The State’s Education Department has warned that the Government will not be able to meet the demands of a record number of schools across the country, including those in deprived areas.
The announcement comes just days after the Department of Education warned of a severe shortage of beds in schools across Ireland and warned the Government to expect a “catastrophic” number of school closures.
It is not just the schools that are at risk.
Schools in the south and north are also at risk, as the Department warns the Government must be prepared to “determine the extent of the impact of a sudden and unprecedented shortfall” in primary and secondary school seats.
“We have no choice but to do what we have to do,” Minister for Education Richard Bruton said at a press conference today.
“If we are going to continue to be able for our children to thrive, we need to have more schools to offer them, and we will do whatever we can to meet those demands,” he added.
A total of 830,000 primary school places were not available last year, which means that an additional 9.8 per cent of primary school seats have not been filled.
This means that there are currently 815,000 places available for primary school pupils in Ireland.
This has left Ireland with one primary school teacher for every 3,000 pupils, which is an increase of more than 10 per cent over the last five years.
In response to the situation, the Department has set up a taskforce to find solutions.
Mr Bruton added that the Department will now “work with the local authorities to provide them with adequate capacity for the new year”.
The Government said it is working with the Department to provide sufficient capacity in the schools.
This will allow for additional teachers to be placed in schools in areas where they are currently not available.
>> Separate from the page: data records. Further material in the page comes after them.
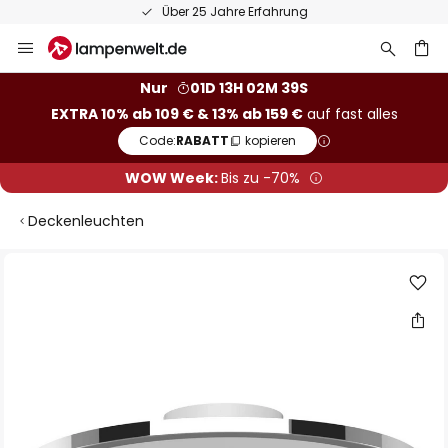
Über 25 Jahre Erfahrung
Zum
Inhalt
springen
he
Nur
01D 13H 02M 38S
EXTRA 10% ab 109 € & 13% ab 159 €
auf fast alles
Code:
RABATT
kopieren
WOW Week:
Bis zu -70%
Deckenleuchten
Zum
Ende
der
Bildgalerie
springen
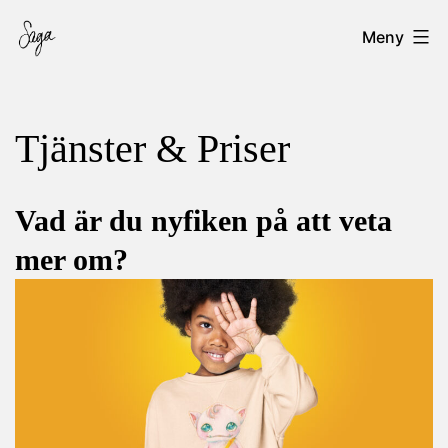
Hoppa
Saga
Meny
till
Ernberg
innehåll
Tjänster & Priser
Vad är du nyfiken på att veta
mer om?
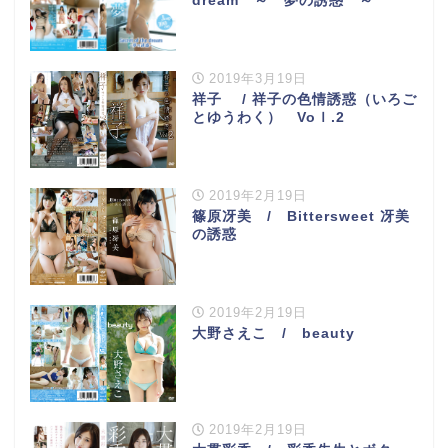
dream ～ 夢の誘惑 ～
2019年3月19日
祥子 / 祥子の色情誘惑（いろご
とゆうわく） Voｌ.2
2019年2月19日
篠原冴美 / Bittersweet 冴美
の誘惑
2019年2月19日
大野さえこ / beauty
2019年2月19日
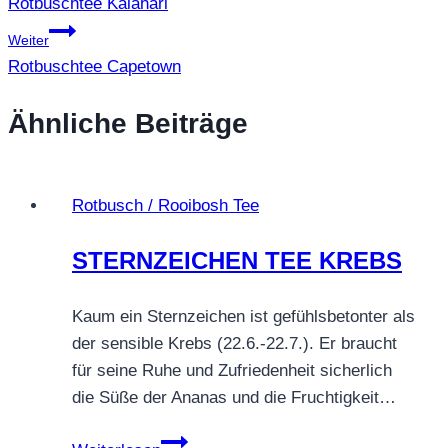
Rotbuschtee Kalahari
Weiter
Rotbuschtee Capetown
Ähnliche Beiträge
Rotbusch / Rooibosh Tee
STERNZEICHEN TEE KREBS
Kaum ein Sternzeichen ist gefühlsbetonter als
der sensible Krebs (22.6.-22.7.). Er braucht
für seine Ruhe und Zufriedenheit sicherlich
die Süße der Ananas und die Fruchtigkeit…
STERNZEICHEN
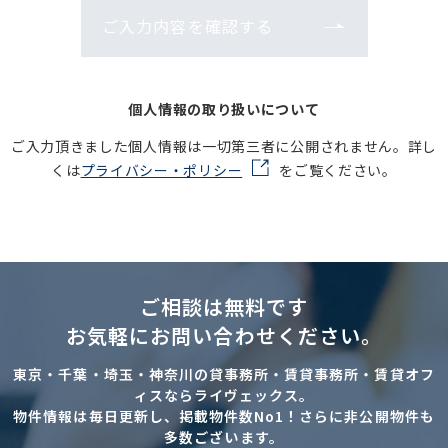
ご入力内容を確認する
個人情報の取り扱いについて
ご入力頂きました個人情報は一切第三者に公開されません。詳し
くは
プライバシー・ポリシー
をご覧ください。
ご相談は無料です
お気軽にお問い合わせください。
東京・千葉・埼玉・神奈川の貸事務所・賃貸事務所・賃貸オフ
ィスならライヴェックス。
物件情報は毎日更新し、掲載物件数No1！さらに非公開物件も
多数ございます。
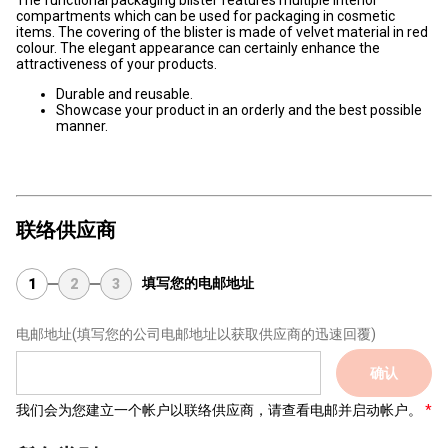
The functional packaging blister features multiple interior
compartments which can be used for packaging in cosmetic
items. The covering of the blister is made of velvet material in red
colour. The elegant appearance can certainly enhance the
attractiveness of your products.
Durable and reusable.
Showcase your product in an orderly and the best possible
manner.
联络供应商
填写您的电邮地址
1
2
3
电邮地址
(填写您的公司电邮地址以获取供应商的迅速回覆)
确认
我们会为您建立一个帐户以联络供应商，请查看电邮并启动帐户。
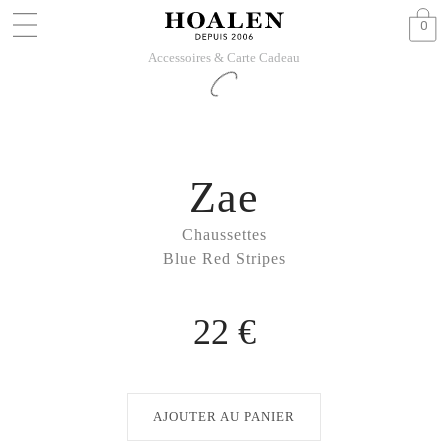
0
Accessoires & Carte Cadeau
Zae
Chaussettes
Blue Red Stripes
22 €
AJOUTER AU PANIER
The Department said that in the areas where primary school teachers are needed, they are provided with accommodation and training in the classroom.
However, it said that there will be “a significant demand” for this in some areas of the country.
“It is clear that the demand for primary and early years teachers in areas with an excess number of primary schools teachers is greater than in areas of sufficient primary school capacity,” Mr Bruton explained.
“In many areas of Ireland, the schools are now overcrowded with primary school students, with the number of children being limited to a minimum of three in a school.”
This is unacceptable and we need all schools to be in place to meet these demand conditions.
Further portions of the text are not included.